Beneath me lies a flat plain of farmland, a patchwork of brown, gold and green squares with houses and barns dotted here and there like raised badger sets. Above is a sharp, grassy incline, rising so high that cotton-wool clouds seem to be balancing on the top. I hold my hand up and let one sit on my palm. If it was candyfloss, I could pluck it down and gobble it up. I
could eat the sky and then, maybe, the sun and have the moon for pudding.

I’d like to stay here until the end of time, in the warmth of the soil, and sleep.
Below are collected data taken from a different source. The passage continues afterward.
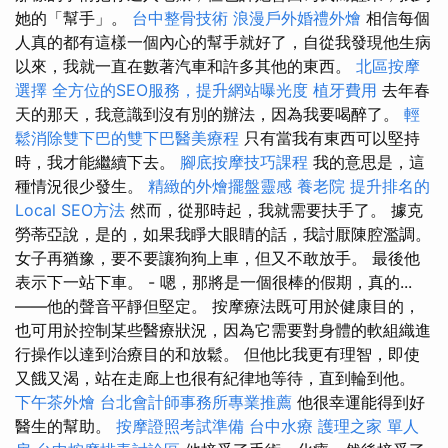
她的「幫手」。
台中整骨技術
浪漫戶外婚禮外燴
相信每個
人真的都有這樣一個內心的幫手就好了，自從我發現他生病
以來，我就一直在數著汽車和許多其他的東西。
北區按摩
選擇
全方位的SEO服務，提升網站曝光度
植牙費用
去年春
天的那天，我意識到沒有別的辦法，因為我要喝醉了。
輕
鬆消除雙下巴的雙下巴醫美療程
只有當我有東西可以堅持
時，我才能繼續下去。
腳底按摩技巧課程
我的意思是，這
種情況很少發生。
精緻的外燴擺盤靈感
養老院
提升排名的
Local SEO方法
然而，從那時起，我就需要扶手了。 據克
勞蒂亞說，是的，如果我睜大眼睛的話，我討厭陳腔濫調。
女子再猶豫，要不要讓狗狗上車，但又不敢放手。 最後他
表示下一站下車。 - 嗯，那將是一個很棒的假期，真的...
——他的聲音平靜但堅定。 按摩療法既可用於健康目的，
也可用於控制某些醫療狀況，因為它需要對身體的軟組織進
行操作以達到治療目的和放鬆。 但他比我更有理智，即使
又餓又渴，站在走廊上也很有紀律地等待，直到輪到他。
下午茶外燴
台北會計師事務所專業推薦
他很幸運能得到好
醫生的幫助。
按摩證照考試準備
台中水療
護理之家 單人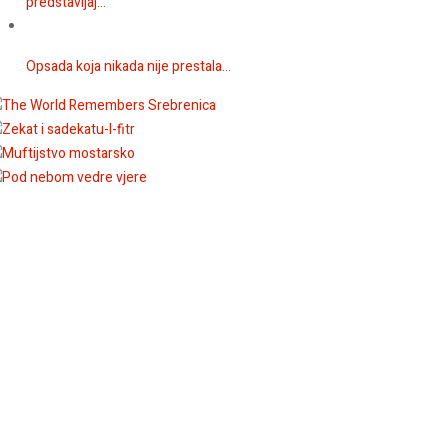
predstavljaj...
Opsada koja nikada nije prestala...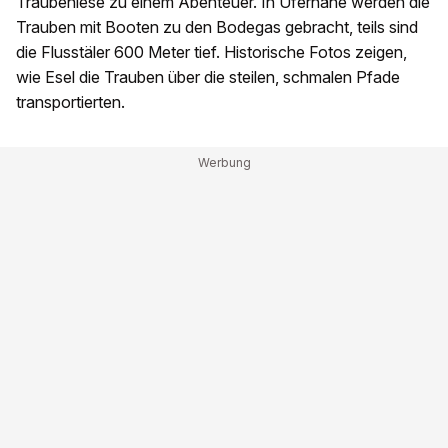
Traubenlese zu einem Abenteuer. In Ufernähe werden die
Trauben mit Booten zu den Bodegas gebracht, teils sind
die Flusstäler 600 Meter tief. Historische Fotos zeigen,
wie Esel die Trauben über die steilen, schmalen Pfade
transportierten.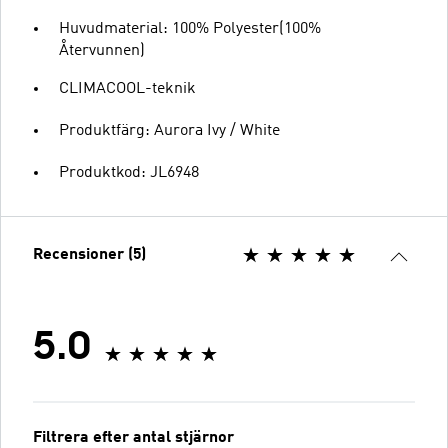
Huvudmaterial: 100% Polyester(100%
Återvunnen)
CLIMACOOL-teknik
Produktfärg: Aurora Ivy / White
Produktkod: JL6948
Recensioner (5)
5.0
Filtrera efter antal stjärnor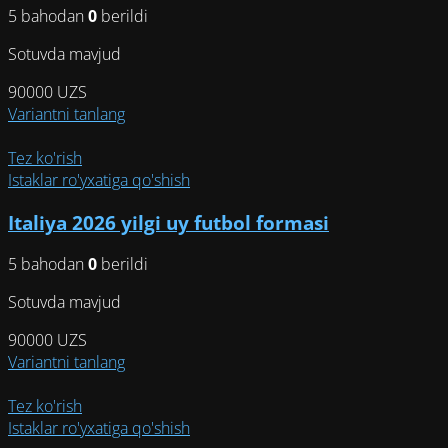
5 bahodan
0
berildi
выбрать
на
Sotuvda mavjud
странице
товара.
90000
UZS
Этот
Variantni tanlang
товар
имеет
Tez ko'rish
несколько
Istaklar ro'yxatiga qo'shish
вариаций.
Italiya 2026 yilgi uy futbol formasi
Опции
можно
5 bahodan
0
berildi
выбрать
на
Sotuvda mavjud
странице
товара.
90000
UZS
Этот
Variantni tanlang
товар
имеет
Tez ko'rish
несколько
Istaklar ro'yxatiga qo'shish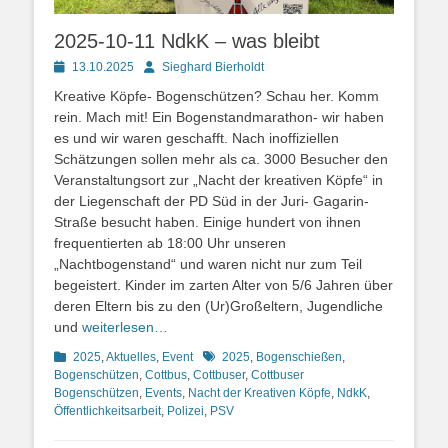
2025-10-11 NdkK – was bleibt
Posted
Autor
13.10.2025
Sieghard Bierholdt
on
Kreative Köpfe- Bogenschützen? Schau her. Komm
rein. Mach mit! Ein Bogenstandmarathon- wir haben
es und wir waren geschafft. Nach inoffiziellen
Schätzungen sollen mehr als ca. 3000 Besucher den
Veranstaltungsort zur „Nacht der kreativen Köpfe“ in
der Liegenschaft der PD Süd in der Juri- Gagarin-
Straße besucht haben. Einige hundert von ihnen
frequentierten ab 18:00 Uhr unseren
„Nachtbogenstand“ und waren nicht nur zum Teil
begeistert. Kinder im zarten Alter von 5/6 Jahren über
deren Eltern bis zu den (Ur)Großeltern, Jugendliche
und
weiterlesen…
Kategorien
Schlagworte
2025
,
Aktuelles
,
Event
2025
,
Bogenschießen
,
Bogenschützen
,
Cottbus
,
Cottbuser
,
Cottbuser
Bogenschützen
,
Events
,
Nacht der Kreativen Köpfe
,
NdkK
,
Öffentlichkeitsarbeit
,
Polizei
,
PSV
I’m drifting into my dream world, on a long-tailed speedboat, gliding between the giant rocks protruding from the azure Andaman Sea. My mother is next to me, wearing a wide wicker hat like an upturned lamp shade. When she laughs, beautiful red-whiskered bulbul birds fly from her mouth.

Sweet strains of music are whispering in my ears – the same melody, over and over.
La la, la-la la, la la, la-la la.
The sound is soft, distant, familiar. As the penny drops, I curl my knees over my chest and giggle.

An ice-cream van! I could be just a few minutes from a freezer full of lollies. I want to grab handfuls of them to hold against my skin and let their arctic coldness numb the burning in my thigh.

I’m running again, trainers scrabbling across bare patches of chalky earth, hands grabbing at clumps
of dry stalks, body bent forward as I scale the fierce incline. Up and up, eyes watering, nose running, I’m driven only by the thought of a release from pain.